DATA TO EXAMINE Start Marker

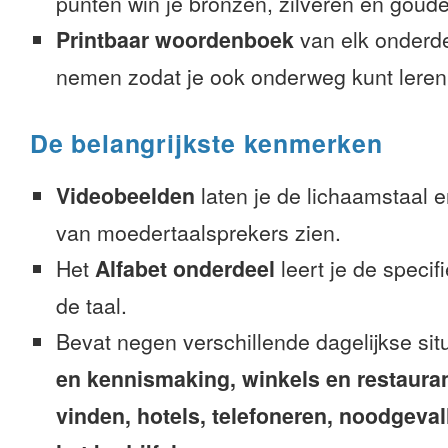
punten win je bronzen, zilveren en gouden
Printbaar woordenboek
van elk onderd
nemen zodat je ook onderweg kunt leren
De belangrijkste kenmerken
Videobeelden
laten je de lichaamstaal 
van moedertaalsprekers zien.
Het
Alfabet onderdeel
leert je de speci
de taal.
Bevat negen verschillende dagelijkse sit
en kennismaking, winkels en restaura
vinden, hotels, telefoneren, noodgevalle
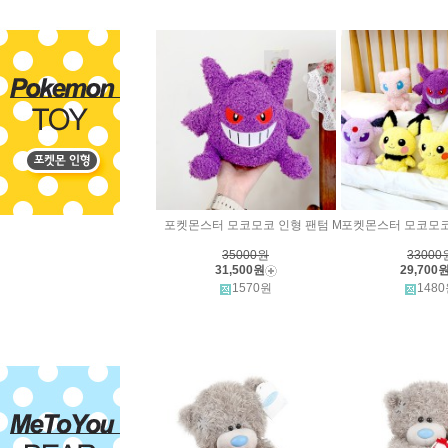
포켓몬스터 모코모코 인형 팬텀 M
포켓몬스터 모코모코 
35000원
33000
31,500원
29,700
1570원
148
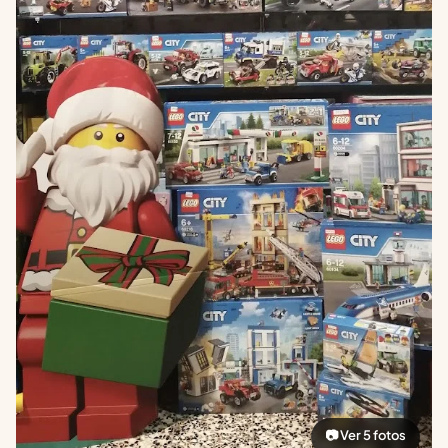
📷 Ver 5 fotos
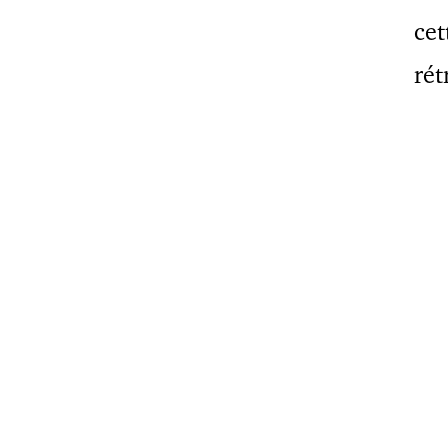
cet
rét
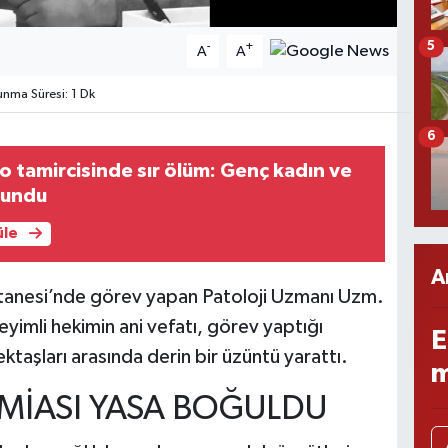
5
-
+
A
A
nma Süresi: 1 Dk
6
 tamircisinde sır ölüm: Genç kadın ve
lundu
üle
A
tanesi’nde görev yapan Patoloji Uzmanı Uzm.
eyimli hekimin ani vefatı, görev yaptığı
E
taşları arasında derin bir üzüntü yarattı.
m
MİASI YASA BOĞULDU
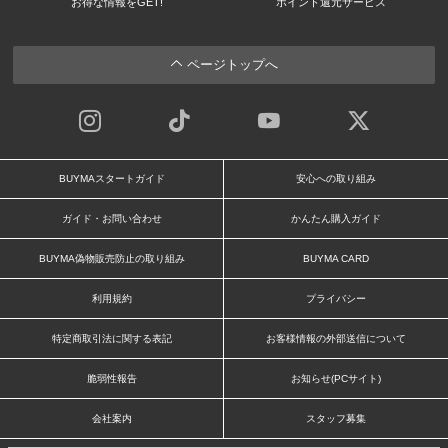
お得な情報をGET!
ポイント還元サービス
ページトップへ
BUYMAスタートガイド
安心への取り組み
ガイド・お問い合わせ
かんたん購入ガイド
BUYMA偽物販売防止の取り組み
BUYMA CARD
利用規約
プライバシー
特定商取引法に関する表記
お客様情報の外部送信について
脆弱性報告
お知らせ(PCサイト)
会社案内
スタッフ募集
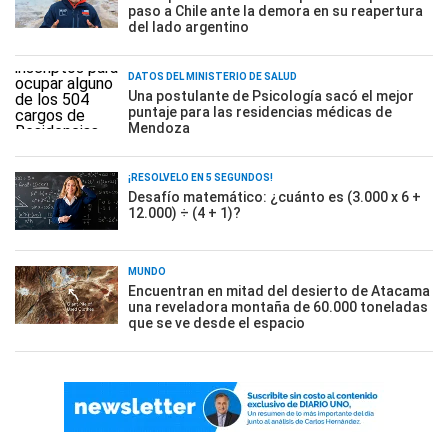
paso a Chile ante la demora en su reapertura
del lado argentino
DATOS DEL MINISTERIO DE SALUD
Una postulante de Psicología sacó el mejor
puntaje para las residencias médicas de
Mendoza
¡RESOLVELO EN 5 SEGUNDOS!
Desafío matemático: ¿cuánto es (3.000 x 6 +
12.000) ÷ (4 + 1)?
MUNDO
Encuentran en mitad del desierto de Atacama
una reveladora montaña de 60.000 toneladas
que se ve desde el espacio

DATA TO EXAMINE End Marker

Looking at the data above, show all lines where the word "görev" occurs.

**OUTPUT OF THE EXERCISE**
tanesi’nde görev yapan Patoloji Uzmanı Uzm.
eyimli hekimin ani vefatı, görev yaptığı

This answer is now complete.